Today with one tribe (aka social media)… there is nothing but WORRY. We worry if our online presence is sufficient to keep us in the social network of ‘the tribe’. We worry if our life is sufficiently glamorous and fabulous to be acceptable, to gain likes, followers, thumbs up emojis. We worry how many followers we have, worry how many we are gaining, having heart attacks over any follower we lose, we worry who is following us, who isn’t following us, and why we aren’t being followed by him, or her, or them. We are worried how we come across online, how our pages, photos, posts are received, worried if we post too many, too few. We worry about every aspect of life only in reference to how it reflects on us online, how it impacts our perception of how we believe others perceive us, how we are ‘fitting in’ with the online tribe. We worry if we are putting on a good enough show to convince the world that we too should be considered ‘part of the tribe’.

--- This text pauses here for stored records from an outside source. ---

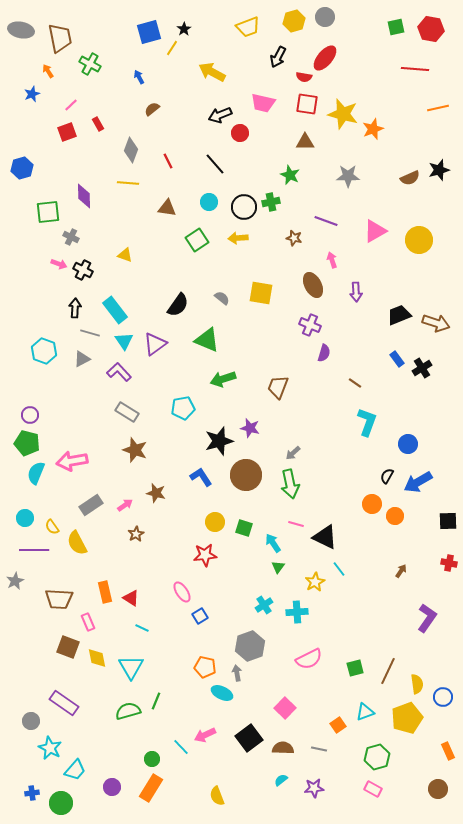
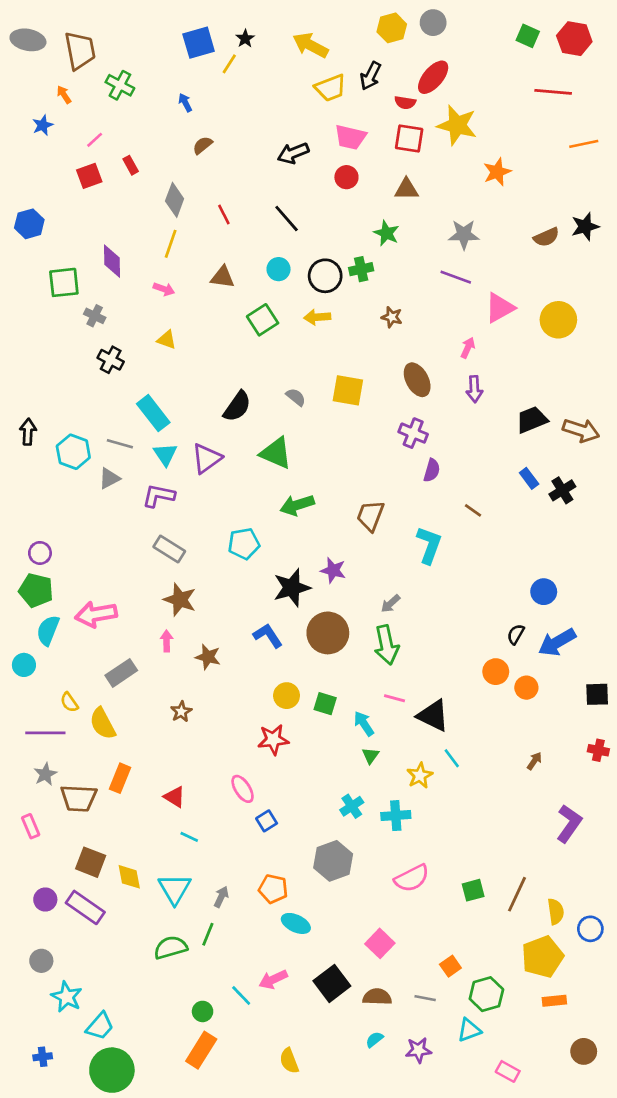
yellow trapezoid: (248, 27) -> (330, 88), moved
green square: (396, 27) -> (528, 36), turned 36
yellow arrow: (212, 72) -> (310, 45), moved
yellow star: (343, 114) -> (457, 125), moved
red circle: (240, 133) -> (346, 177), moved
yellow line: (128, 183) -> (171, 244), turned -75
purple line: (326, 221) -> (456, 277), moved
pink arrow: (332, 260) -> (468, 348), moved, turned 42
pink arrow: (59, 264) -> (164, 289), moved
black arrow: (75, 308) -> (28, 432), moved
cyan hexagon: (44, 351) -> (73, 452), moved
purple L-shape: (119, 372) -> (159, 496), turned -35
cyan L-shape: (367, 422) -> (429, 545), moved
pink arrow: (125, 505) -> (167, 641), moved, turned -56
cyan circle: (25, 518) -> (24, 665), moved
gray star: (15, 581) -> (45, 774), moved
orange rectangle: (105, 592) -> (120, 778), moved, turned 35
pink rectangle: (88, 622) -> (31, 826), moved
gray arrow: (237, 673) -> (221, 897), moved, turned 35
purple rectangle: (64, 703) -> (85, 907), moved
cyan triangle: (365, 712) -> (469, 1030), moved
orange rectangle: (448, 751) -> (554, 1001), moved, turned -72
green hexagon: (377, 757) -> (486, 994), moved
purple circle: (112, 787) -> (45, 900), moved
pink rectangle: (373, 789) -> (508, 1071), moved
green circle: (61, 803) -> (112, 1070), moved, size x1.4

We have trade in who we are, for who we think we need to be, should be, have to be in order to be socially accepted.
We have traded in our uniqueness, our individuality, our purpose, in exchange for social conformity…
In exchange we have received : anxiety, anger, and depression to the extent that prescription drugs are rendered useless.
My children shared with me recently what the consequences of one tribe and technology raising their peers has resulted in…Xanax (amongst other legal drugs), alcohol, vaping, as well as illegal drugs flowing through the hallways of their high school as teenagers who are unequipped to deal with the challenges of adulthood being thrust upon them early in life, seek ways to survive.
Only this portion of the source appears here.